Income too high for a Roth IRA? There is still a way!


You may think like many that because you earn too much money, the door is closed for you to establish and fund a Roth IRA. Despite what you may have heard and believe, there is a legal way that some folks either do not realize, or perhaps have decided not to take advantage of a way to dodge the tax man. First, allow me to explain the deductibility limits for the traditional IRA, and then I will get on my soapbox and preach the benefits of having and contributing to your Roth IRA.

If you are single and make over $73,000 or married and earn more than $121,000, you cannot deduct your traditional IRA contribution of up to $5,500 or up to $6,500 if you are over 50 years old.
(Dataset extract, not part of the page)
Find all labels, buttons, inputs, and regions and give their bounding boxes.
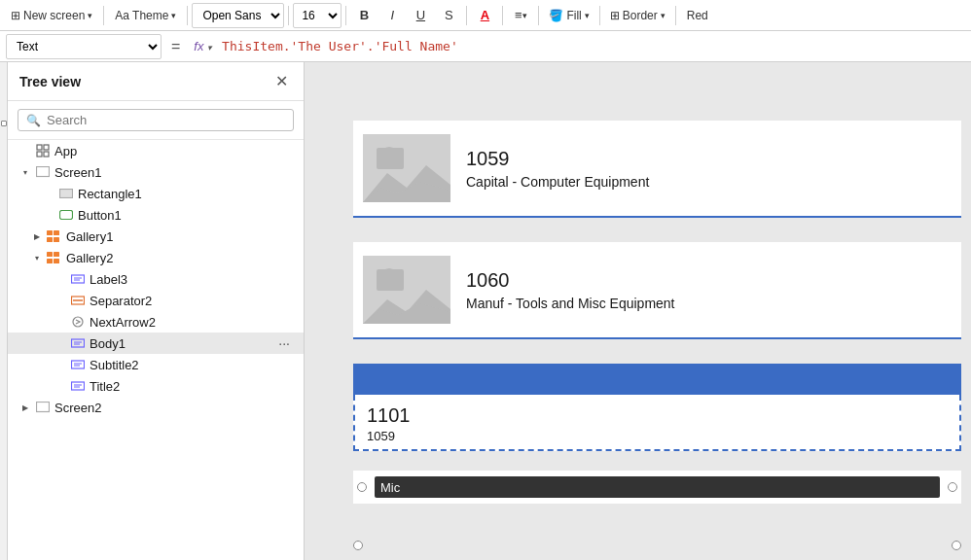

Regrettably, many of these so-called “rich folks” assume that since they cannot get the deduction, they will not contribute to an IRA. Shame on the shortsightedness! What about the benefits of tax deferral? Well, that is for another day and another column. Now back to the purpose of this dispatch.
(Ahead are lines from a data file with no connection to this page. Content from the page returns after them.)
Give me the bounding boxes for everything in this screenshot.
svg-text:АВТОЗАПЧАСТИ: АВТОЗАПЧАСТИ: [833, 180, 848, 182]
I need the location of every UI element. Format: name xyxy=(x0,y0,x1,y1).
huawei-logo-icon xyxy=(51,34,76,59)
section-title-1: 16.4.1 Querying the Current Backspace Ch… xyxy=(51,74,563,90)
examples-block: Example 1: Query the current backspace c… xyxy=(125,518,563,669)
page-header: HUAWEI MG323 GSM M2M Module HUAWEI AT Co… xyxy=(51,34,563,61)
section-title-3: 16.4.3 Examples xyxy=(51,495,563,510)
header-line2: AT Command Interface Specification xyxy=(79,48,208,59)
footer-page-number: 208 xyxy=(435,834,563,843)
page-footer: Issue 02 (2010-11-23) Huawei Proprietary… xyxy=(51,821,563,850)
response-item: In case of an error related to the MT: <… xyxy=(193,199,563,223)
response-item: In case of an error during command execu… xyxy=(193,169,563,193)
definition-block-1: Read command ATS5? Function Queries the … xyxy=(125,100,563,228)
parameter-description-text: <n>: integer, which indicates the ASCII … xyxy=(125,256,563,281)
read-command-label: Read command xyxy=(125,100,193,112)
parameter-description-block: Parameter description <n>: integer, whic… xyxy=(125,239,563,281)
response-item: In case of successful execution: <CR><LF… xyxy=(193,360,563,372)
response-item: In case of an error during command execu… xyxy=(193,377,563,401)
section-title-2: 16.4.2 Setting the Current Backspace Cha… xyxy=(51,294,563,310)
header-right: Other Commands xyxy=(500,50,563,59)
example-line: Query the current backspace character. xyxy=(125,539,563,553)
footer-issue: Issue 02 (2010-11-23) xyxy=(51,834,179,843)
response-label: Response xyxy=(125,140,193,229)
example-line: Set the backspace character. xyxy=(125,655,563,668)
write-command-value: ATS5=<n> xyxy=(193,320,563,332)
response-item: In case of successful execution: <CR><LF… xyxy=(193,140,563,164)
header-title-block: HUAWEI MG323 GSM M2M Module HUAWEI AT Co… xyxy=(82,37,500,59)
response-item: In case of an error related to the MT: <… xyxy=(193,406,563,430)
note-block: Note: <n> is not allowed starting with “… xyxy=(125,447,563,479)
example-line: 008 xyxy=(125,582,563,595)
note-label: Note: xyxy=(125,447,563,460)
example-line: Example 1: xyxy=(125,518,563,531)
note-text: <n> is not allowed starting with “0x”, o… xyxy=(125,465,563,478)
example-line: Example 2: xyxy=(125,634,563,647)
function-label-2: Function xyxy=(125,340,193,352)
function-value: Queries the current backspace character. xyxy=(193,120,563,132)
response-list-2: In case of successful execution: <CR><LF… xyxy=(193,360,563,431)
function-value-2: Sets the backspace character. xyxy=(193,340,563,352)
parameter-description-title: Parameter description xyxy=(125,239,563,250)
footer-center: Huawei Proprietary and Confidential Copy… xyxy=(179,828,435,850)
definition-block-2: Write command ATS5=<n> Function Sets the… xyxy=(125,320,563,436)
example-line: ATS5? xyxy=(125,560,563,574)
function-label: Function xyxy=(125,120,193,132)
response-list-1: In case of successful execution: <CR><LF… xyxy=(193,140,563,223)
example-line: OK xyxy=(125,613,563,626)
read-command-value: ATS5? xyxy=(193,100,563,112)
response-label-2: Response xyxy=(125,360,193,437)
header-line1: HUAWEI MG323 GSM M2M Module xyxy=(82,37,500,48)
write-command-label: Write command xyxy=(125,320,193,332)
Roth IRAs, unlike traditional IRAs, don't allow investors to deduct their contributions from their current taxable income. However, what makes a Roth IRA popular is that it allows savers to withdraw their contributions and any gains tax-free in retirement. Yep, grow your money tax deferred and take it out tax free, as long as you meet certain criteria.

However, the problem that so many peeps have is that Roth IRA contributions are only allowed if one’s modified, adjusted gross income is below a certain level. For single filers in 2018, that income threshold starts at $120,000 and ends at $135,000. In that range, your contribution is limited, eventually reaching zero. For married filing jointly filers, that income threshold starts at $189,000 and ends at $199,000.
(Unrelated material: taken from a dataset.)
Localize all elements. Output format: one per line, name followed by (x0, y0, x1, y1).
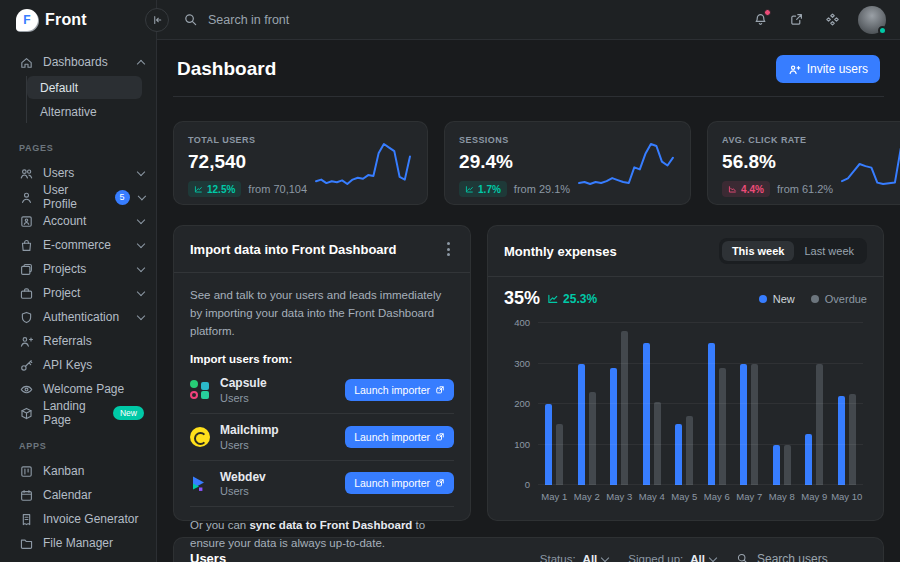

So, if you are fortunate or perhaps, unfortunate to some, to make more than the limits mentioned above, you might think the door is locked and you are out of luck. Nope! There is a way, especially if you have no money in a traditional IRA. Moreover, the process is straightforward and simple, as anyone regardless of income can convert a traditional IRA into a Roth IRA.  Do you see where I am going with this? You first establish a traditional IRA and fund it with the maximum amount and then you immediately convert it to a Roth. You do this every year that the technique is available.

Now keep in mind that any earnings in a traditional IRA will be taxed upon conversion. So, if you are really getting this approach and you are beginning to get excited thinking that you will take your existing IRA and convert it to a Roth, you need to calm down, amigo! In the above example, one did not have an IRA. Therefore, since we are converting to a Roth simultaneously from the IRA contribution, there are likely no gains. Thus, there is no tax liability. That, my friends, is the approach to beating the tax man!

Now back to the eager beaver that wants to convert all of his IRA to a Roth. One needs to tiptoe carefully through the arguably treacherous terrain, as one might incur an unexpected tax mess. For example, one must pay tax on any pre-tax IRA contributions as well as any gains in the amount converted to a Roth. When calculating the taxable income from a Roth conversion, you must consider all IRAs in your name (including SIMPLE and SEP IRAs). This is true regardless of whether the IRAs are held at the same financial institution.  

Basically, one must divide the total of after-tax contributions by the total balance across all IRAs (excluding Roth IRAs) to determine the amount of the conversion that is not taxed. There are other things to consider before converting, such as current and future tax rates, potential investment returns, what the money will be used for and when, income and marital status.

Traditional IRA distributions are taxed as ordinary income. Qualified Roth IRA distributions are not subject to state and local taxation in most states. Qualified Roth IRA distributions are also federal tax-free provided a Roth account has been open for at least five years and the owner has reached age 59 ½ or meets other requirements. Both may be subject to 10 percent Federal tax penalty if distributions are taken prior to age 59 ½.

Regrettably, I am afraid that I may have confused more of you than I would like to admit. Nevertheless, please do not ignore the potential to secure what I view as one of the best investment vehicles available today, the Roth IRA!  I urge you to speak with your financial and tax advisor to see if this approach is in your best interest.

Remember, it is never the idea that makes one successful, it is the execution. Stated more simply, if we wait until we feel like doing something worthwhile, we will likely never accomplish it. Let’s choose the pain of discipline over the pain of regret and “Git Er Done!”